O soldado do exército brasileiro não deveria nunca, em plena função de
suas faculdades mentais, apontar uma arma para um cidadão brasileiro. A
decisão não foi tomada utilizando parâmetros plausíveis, como, por
exemplo, taxa de mortes violentas por 100 mil habitantes, onde o Rio
configura a décima posição. Ou por atendimento aos artigos 34 e 36 do
capítulo VI do que sobrou da Constituição. A invocação do inciso três do
artigo 34 apenas mascara o quinquagésimo nono golpe do presidente em
exercício. A intervenção atende aos apelos dos eleitores do
esquizofrênico partidário Jair Bolsonaro.
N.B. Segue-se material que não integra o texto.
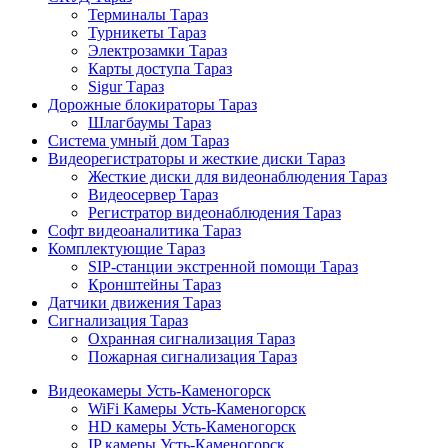
Терминалы Тараз
Турникеты Тараз
Электрозамки Тараз
Карты доступа Тараз
Sigur Тараз
Дорожные блокираторы Тараз
Шлагбаумы Тараз
Система умный дом Тараз
Видеорегистраторы и жесткие диски Тараз
Жесткие диски для видеонаблюдения Тараз
Видеосервер Тараз
Регистратор видеонаблюдения Тараз
Софт видеоаналитика Тараз
Комплектующие Тараз
SIP-станции экстренной помощи Тараз
Кронштейны Тараз
Датчики движения Тараз
Сигнализация Тараз
Охранная сигнализация Тараз
Пожарная сигнализация Тараз
Видеокамеры Усть-Каменогорск
WiFi Камеры Усть-Каменогорск
HD камеры Усть-Каменогорск
IP камеры Усть-Каменогорск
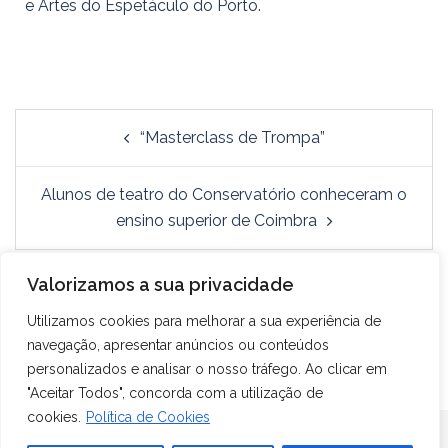
e Artes do Espetáculo do Porto.
“Masterclass de Trompa”
Alunos de teatro do Conservatório conheceram o
ensino superior de Coimbra
Valorizamos a sua privacidade
Utilizamos cookies para melhorar a sua experiência de
navegação, apresentar anúncios ou conteúdos
personalizados e analisar o nosso tráfego. Ao clicar em
"Aceitar Todos", concorda com a utilização de
cookies.
Política de Cookies
Conservatório – Escola das Artes da Madeira, Eng.º Luiz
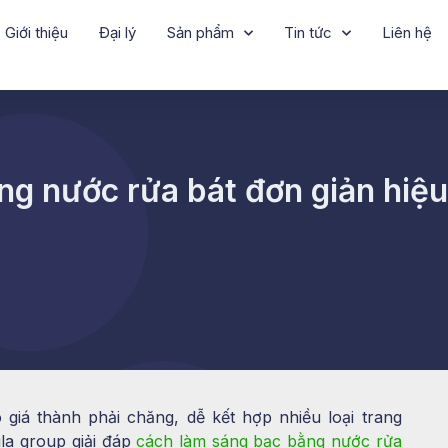
Giới thiệu
Đại lý
Sản phẩm
Tin tức
Liên hệ
g nước rửa bát đơn giản hiệu
 giá thành phải chăng, dễ kết hợp nhiều loại trang
la group giải đáp
cách làm sáng bạc bằng nước rửa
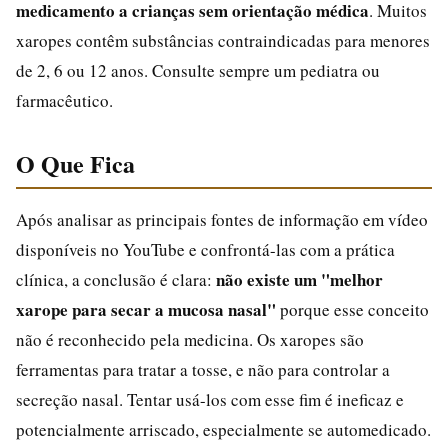
medicamento a crianças sem orientação médica
. Muitos
xaropes contêm substâncias contraindicadas para menores
de 2, 6 ou 12 anos. Consulte sempre um pediatra ou
farmacêutico.
O Que Fica
Após analisar as principais fontes de informação em vídeo
disponíveis no YouTube e confrontá-las com a prática
não existe um "melhor
clínica, a conclusão é clara:
xarope para secar a mucosa nasal"
porque esse conceito
não é reconhecido pela medicina. Os xaropes são
ferramentas para tratar a tosse, e não para controlar a
secreção nasal. Tentar usá-los com esse fim é ineficaz e
potencialmente arriscado, especialmente se automedicado.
Tal medida visa angariar votos
dos eleitores politicamente ignorantes que enxergam a violência carioca
de forma pueril. Que se sentem melhor com uma atuação radical contra o
“crime organizado que assola o estado”.
Traficantes de drogas são apenas varejistas de produtos que são
consumidos por todas as camadas da sociedade. Mas eles são não
produtores, químicos, que conseguem esconder milhões em pasta de coca
dentro de um helicóptero. E a pobre aeronave foi condenada por porte de
drogas.
Temer optou pela neuropolítica. Sim, isso existe e é a base da
intervenção, graças aos seus queridos amigos do peito Antonio Lavareda
(pioneiro nos estudos da neuropolítica no Brasil) e Elsinho Mouco, o
marqueteiro favorito de Temer, no qual repasses ao seu irmão cresceram
inacreditáveis 82% no governo pós-golpe.
Contratos de marketing que ultrapassam R$ 208 milhões e amigos especiais
que atuam como “especialistas” em segurança pública e direito
constitucional nos tempos livres, por pedido de um grande amigo, é
claro, podem ter vários motivos.
Pode ser minar o eleitorado do Bolsonaro, contando com uma possível
prisão do Lula para fechar um governo neoliberal entreguista e usurpador
com o PSDB. Pode ser até um tiro no próprio pé, mediante o entendimento
do Congresso em relação a decisão do Temer. Pode ser uma artimanha
para, de fato, estabelecer um estado de exceção e impedir uma eleição
democrática este ano. Pode ser um golpe dentro do décimo golpe para
impugnar uma possível eleição futura. Enfim. Podemos investir horas
conjecturando os reais motivos dessa intervenção.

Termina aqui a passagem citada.